I really believe there are people out there that produce good code with these things, but all I've seen so far has been tragic.
Luckily, I've witnessed a few snap out of it and care again. Literally looks to me as if they had a substance abuse problem for a couple of months.
If you take a critical look at what comes out of contemporary agentic workflows, I think the conclusion must be that it's not there. So yeah, if you're a good reviewer, you would perhaps come to that conclusion much sooner.
I don't believe this at all, because all I've seen so far is tragic
I would need to see any evidence of good quality work coming from AI assisted devs before I start to entertain the idea myself.
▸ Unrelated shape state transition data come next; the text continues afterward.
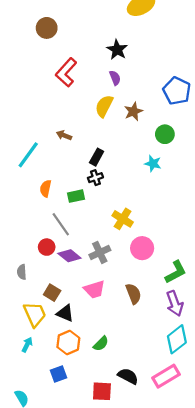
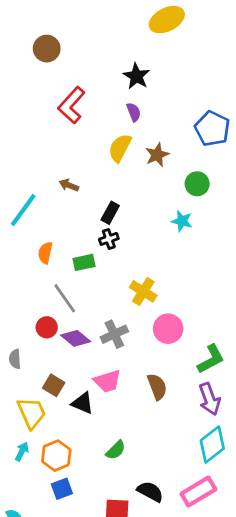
black triangle: (65, 313) -> (83, 403), moved
orange hexagon: (68, 343) -> (56, 456), moved

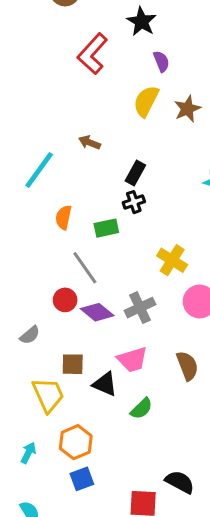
black star: (136, 76) -> (142, 22), moved
gray semicircle: (15, 359) -> (30, 335), turned -126
brown square: (54, 385) -> (73, 364), turned -30
green semicircle: (116, 450) -> (142, 409), moved
cyan arrow: (22, 451) -> (28, 453), moved

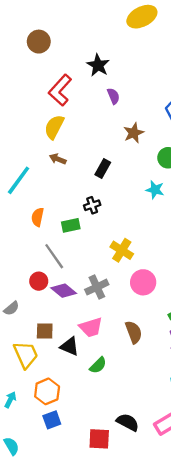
yellow semicircle: (146, 101) -> (54, 127), moved
black rectangle: (135, 173) -> (103, 168), moved

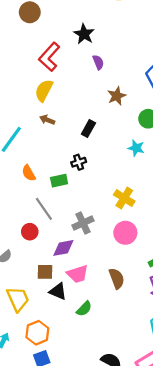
orange semicircle: (38, 217) -> (29, 173), turned -42
yellow cross: (122, 250) -> (124, 198), moved
gray cross: (97, 287) -> (83, 223), moved
purple diamond: (64, 291) -> (63, 248), moved, turned -50
brown square: (45, 331) -> (45, 272), moved

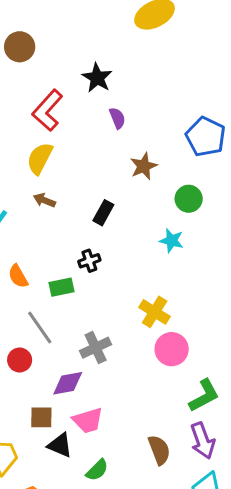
pink circle: (125, 233) -> (172, 349), moved
brown semicircle: (117, 278) -> (159, 450), moved

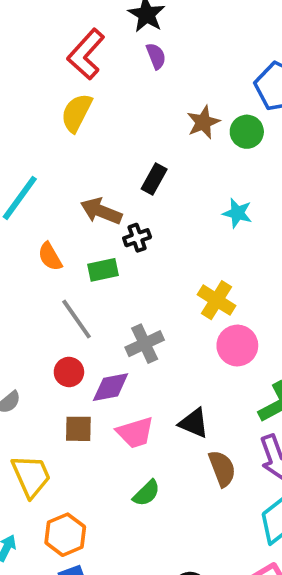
purple semicircle: (117, 118) -> (156, 56), moved
green circle: (189, 199) -> (247, 132), moved
brown arrow: (44, 200) -> (101, 211), moved, size x1.5
red circle: (20, 360) -> (69, 372), moved
black triangle: (60, 445) -> (194, 423), moved

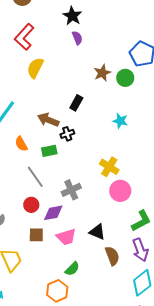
red L-shape: (86, 54) -> (24, 37), moved
orange hexagon: (65, 535) -> (57, 291), moved

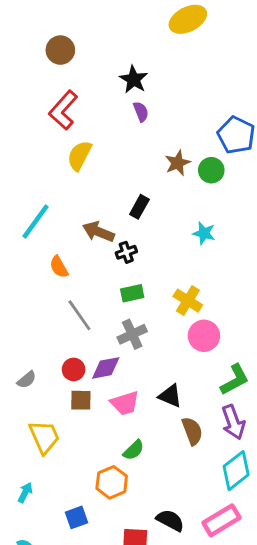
green rectangle: (49, 151) -> (132, 293), moved
red circle: (31, 205) -> (74, 369), moved

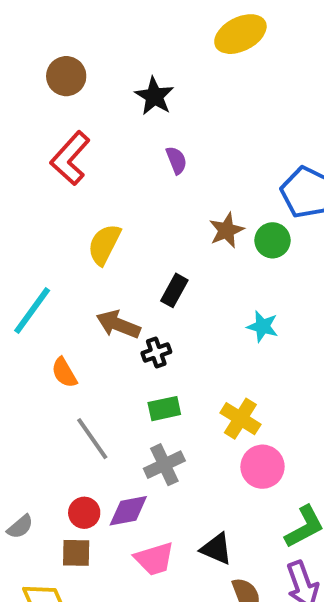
black star: (134, 79) -> (154, 96), moved
yellow semicircle: (79, 156) -> (104, 244), moved
brown square: (81, 400) -> (76, 553), moved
So far all I see is low effort low quality code that the dev themself is unable to reason about
I'm not even anti-LM. Little things—research, "write TS types for this object", search my codebase, go figure out exactly what line in the Django rest framework is causing this weird behavior, —are working great and saving me an hour here and 15m there.
It's really obvious when people lean on it, because they don't act like a beginner (trying things that might not work) or just being sloppy (where there's a logic ot it but there's no attention to detail), but it's like they copy pasted from Stackoverflow search results at random and there are pieces that might belong but the totality is incoherent.
I'm definitely not anti LLM, I use them all the time. Just not for generating code. I give it a go every couple of months, probably wasting more time on it than I should. I don't think I've felt any real advancements since last year around this time, and this agentic hype seems to be a bit ahead of its time, to put it mildly. But I absolutely get a lot of value out of them.